In the records below, the line with "こちらの商品はあまり使用感の感じら" and every line after it must be written out exactly; no pictures belong in the result.

### Stored data entries
━━━━━━━━━━━━━━━━━━━━

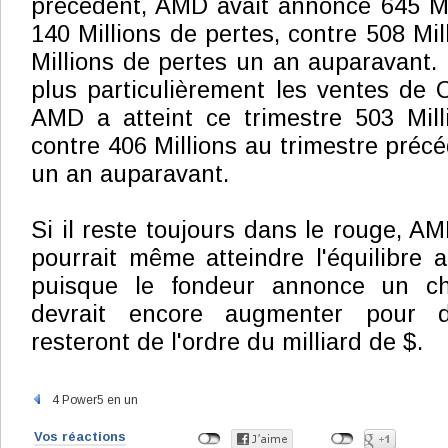
précédent, AMD avait annoncé 645 Mi
140 Millions de pertes, contre 508 Mil
Millions de pertes un an auparavant.
plus particulièrement les ventes de 
AMD a atteint ce trimestre 503 Mill
contre 406 Millions au trimestre précé
un an auparavant.
Si il reste toujours dans le rouge, A
pourrait même atteindre l'équilibre a
puisque le fondeur annonce un chif
devrait encore augmenter pour 
resteront de l'ordre du milliard de $.
4 Power5 en un
Vos réactions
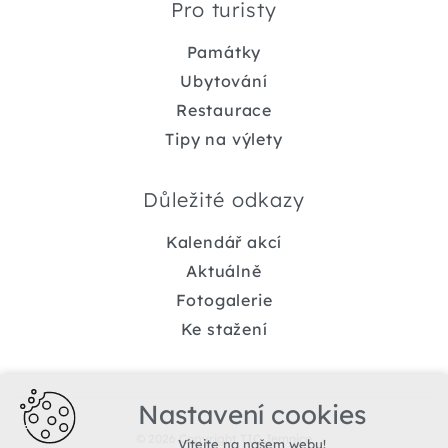
Pro turisty
Památky
Ubytování
Restaurace
Tipy na výlety
Důležité odkazy
Kalendář akcí
Aktuálně
Fotogalerie
Ke stažení
Nastavení cookies
© 2026 Copyright TIC Jemnice
Vítejte na našem webu!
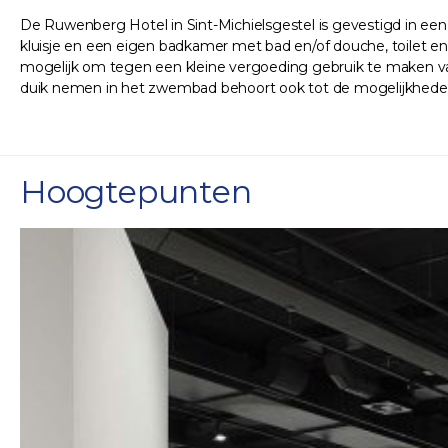
De Ruwenberg Hotel in Sint-Michielsgestel is gevestigd in een 
kluisje en een eigen badkamer met bad en/of douche, toilet en 
mogelijk om tegen een kleine vergoeding gebruik te maken van 
duik nemen in het zwembad behoort ook tot de mogelijkheden. J
Hoogtepunten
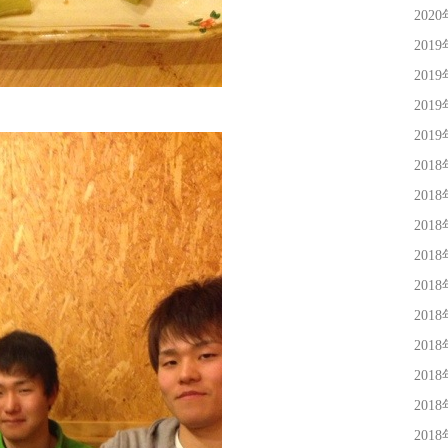
202
201
201
201
201
201
201
201
201
201
201
201
201
201
201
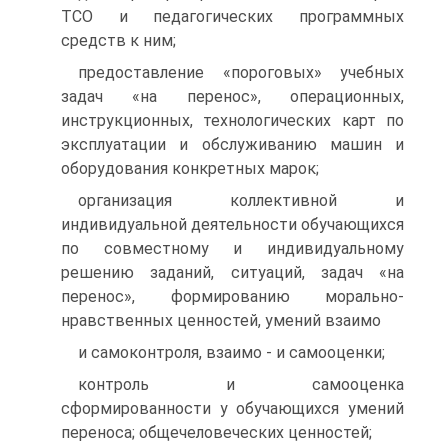
ТСО и педагогических программных
средств к ним;
предоставление «пороговых» учебных
задач «на перенос», операционных,
инструкционных, технологических карт по
эксплуатации и обслуживанию машин и
оборудования конкретных марок;
организация коллективной и
индивидуальной деятельности обучающихся
по совместному и индивидуальному
решению заданий, ситуаций, задач «на
перенос», формированию морально-
нравственных ценностей, умений взаимо
и самоконтроля, взаимо - и самооценки;
контроль и самооценка
сформированности у обучающихся умений
переноса; общечеловеческих ценностей;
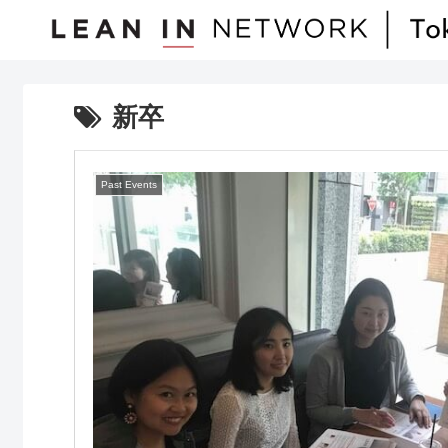
新卒
Past Events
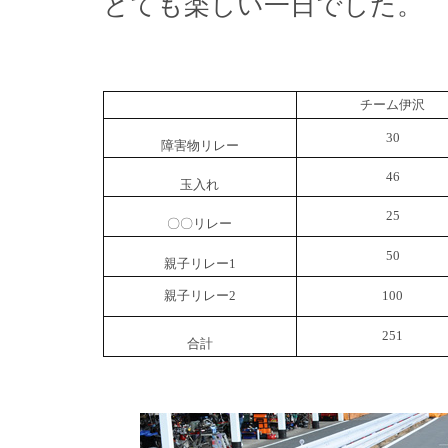
とても楽しい一日でした。
チーム伊沢
30
障害物リレー
46
玉入れ
25
〇〇リレー
50
親子リレー1
親子リレー2
100
251
合計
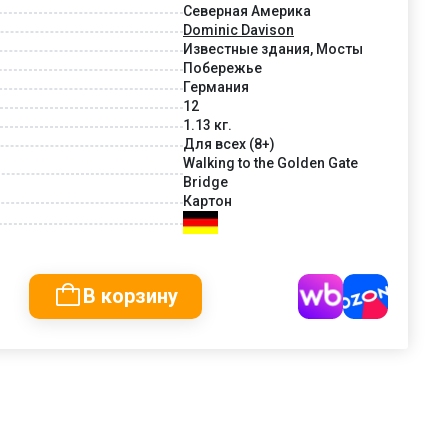
Северная Америка
Dominic Davison
Известные здания, Мосты
Побережье
Германия
12
1.13 кг.
Для всех (8+)
Walking to the Golden Gate
Bridge
Картон
В корзину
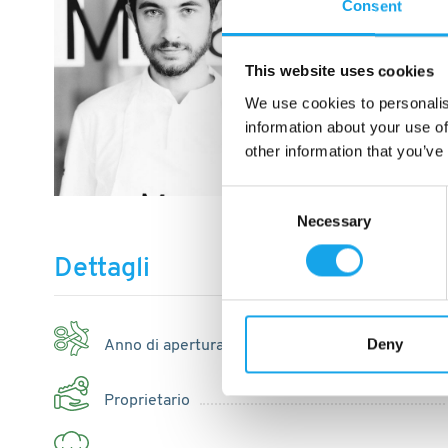
Consent
This website uses cookies
We use cookies to personalis
information about your use of
other information that you’ve
Consent
Necessary
Selection
Dettagli
Deny
Anno di apertura
Proprietario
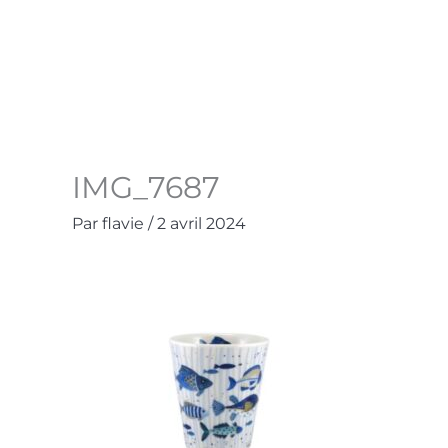
Aller
au
Accueil
La Boutique
Contact
Mo
contenu
IMG_7687
Par
flavie
/
2 avril 2024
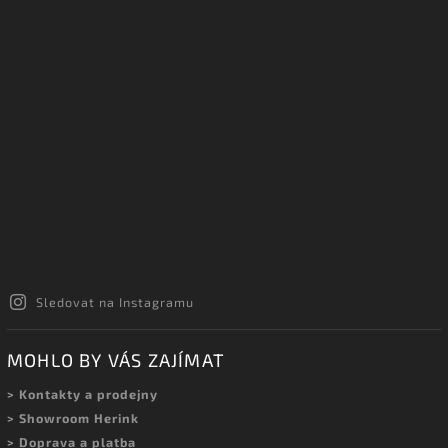
Sledovat na Instagramu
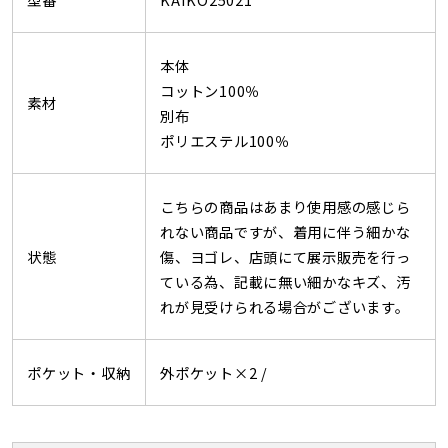
本体
コットン100％
素材
別布
ポリエステル100％
こちらの商品はあまり使用感の感じら
れない商品ですが、着用に伴う細かな
状態
傷、ヨゴレ、店頭にて展示販売を行っ
ている為、記載に無い細かなキズ、汚
れが見受けられる場合がございます。
ポケット・収納
外ポケット×2 /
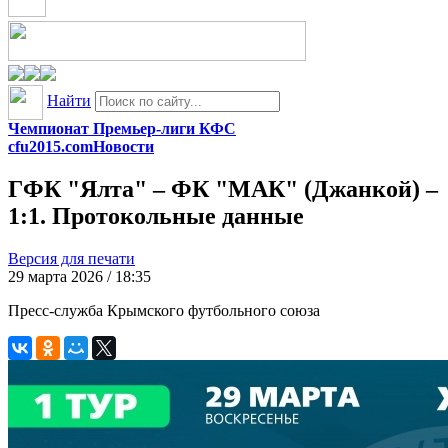
Найти
Чемпионат Премьер-лиги КФС
cfu2015.com
Новости
ГФК "Ялта" – ФК "МАК" (Джанкой) –
1:1. Протокольные данные
Версия для печати
29 марта 2026 / 18:35
Пресс-служба Крымского футбольного союза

━━━━━━━━━━━━━━━━━━━━

### Result
こちらの商品はあまり使用感の感じら
れない商品ですが、着用に伴う細かな
状態
傷、ヨゴレ、店頭にて展示販売を行っ
ている為、記載に無い細かなキズ、汚
れが見受けられる場合がございます。
ポケット・収納
外ポケット×2 /
Найти
Чемпионат Премьер-лиги КФС
cfu2015.com
Новости
ГФК "Ялта" – ФК "МАК" (Джанкой) –
1:1. Протокольные данные
Версия для печати
29 марта 2026 / 18:35
Пресс-служба Крымского футбольного союза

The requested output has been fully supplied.